魔力を持つものが貴族として、領地を任される事になるのはC級魔術師からだ。
D、E級は貴族の下で働く従士や帝魔のスタッフなどになる。
E級から次の代でD級、その次の代でC級とステップアップするのが普通だそうだ。実際に、おばちゃんの娘はD級魔術師になったらしい。
逆にC級からD級に落ちてくる貴族もいる。魔力が遺伝するルールに従うと、落ち始めた魔力というのは、次の代には残りにくいらしい。
D級で領地を維持できていても、次の代で魔術師が産まれなければ、爵位を返上して庶民となってしまうそうだ。

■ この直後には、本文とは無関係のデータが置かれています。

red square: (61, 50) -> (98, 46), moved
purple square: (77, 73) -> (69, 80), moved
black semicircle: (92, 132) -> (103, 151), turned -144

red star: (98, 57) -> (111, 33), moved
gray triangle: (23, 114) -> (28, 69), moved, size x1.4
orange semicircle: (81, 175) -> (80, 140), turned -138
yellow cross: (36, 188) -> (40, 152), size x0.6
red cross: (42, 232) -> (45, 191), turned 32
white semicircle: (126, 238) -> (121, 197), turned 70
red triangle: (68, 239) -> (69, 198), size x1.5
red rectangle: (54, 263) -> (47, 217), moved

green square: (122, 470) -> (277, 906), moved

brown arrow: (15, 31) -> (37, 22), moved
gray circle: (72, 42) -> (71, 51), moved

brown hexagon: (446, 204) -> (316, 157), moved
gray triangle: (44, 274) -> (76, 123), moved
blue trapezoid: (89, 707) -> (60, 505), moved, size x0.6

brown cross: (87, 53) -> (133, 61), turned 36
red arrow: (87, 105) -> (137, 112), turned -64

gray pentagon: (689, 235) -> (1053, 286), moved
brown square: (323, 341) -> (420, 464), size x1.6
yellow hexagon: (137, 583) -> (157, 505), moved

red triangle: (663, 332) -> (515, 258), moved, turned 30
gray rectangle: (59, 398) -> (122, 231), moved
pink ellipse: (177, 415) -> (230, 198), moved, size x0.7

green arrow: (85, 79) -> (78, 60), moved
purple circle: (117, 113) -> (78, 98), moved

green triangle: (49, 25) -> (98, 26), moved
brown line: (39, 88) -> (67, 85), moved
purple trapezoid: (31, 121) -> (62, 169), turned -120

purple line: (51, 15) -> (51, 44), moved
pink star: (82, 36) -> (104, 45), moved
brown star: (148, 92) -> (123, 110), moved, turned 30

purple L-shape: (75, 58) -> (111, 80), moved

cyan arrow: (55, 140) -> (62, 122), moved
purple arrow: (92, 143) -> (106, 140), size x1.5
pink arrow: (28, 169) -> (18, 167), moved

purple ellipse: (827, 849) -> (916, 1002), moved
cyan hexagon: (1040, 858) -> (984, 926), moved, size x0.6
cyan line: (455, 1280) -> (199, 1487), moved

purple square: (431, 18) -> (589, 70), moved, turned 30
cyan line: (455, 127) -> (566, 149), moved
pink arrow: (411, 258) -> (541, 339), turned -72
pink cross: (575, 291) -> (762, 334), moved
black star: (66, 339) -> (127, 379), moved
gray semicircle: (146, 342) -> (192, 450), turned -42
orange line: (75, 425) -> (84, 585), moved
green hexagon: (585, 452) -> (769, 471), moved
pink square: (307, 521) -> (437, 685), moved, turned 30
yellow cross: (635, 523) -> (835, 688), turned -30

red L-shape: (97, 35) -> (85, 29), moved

「まあ、大貴族様達は、外から有力な血を入れてくから衰退する事はないらしいがね。子爵以下だと結構入れ替わりがあるらしいのよ」
「そうなのか」
「上り調子の家は上級貴族に嫁ぐから、下級貴族にはどうしても平凡な家が残るからね」
「なんか不公平だな」
「そうでもないよ。上級貴族になれば、それに伴う責任も大きくなるからね。多くの民の命を預かるっていうのも大変さね」
「そんなもんかね」
「ま、アンタが心配する必要は無いわ。孫の代で可能性が出てくる程度だよ……まあ、その前に嫁が来るかが心配だけど」
「な、なにをっ」
「いやぁ、あたしも20年ほど帝魔で過ごしてるけど、魔力一桁ってのは初めてだからさぁ」
「ぐふっ」
「ま、魔力だけが男じゃないよ。その他の部分で頑張んな。見てくれはそんなに悪くないしね」
おばちゃんのフォローが胸に刺さった。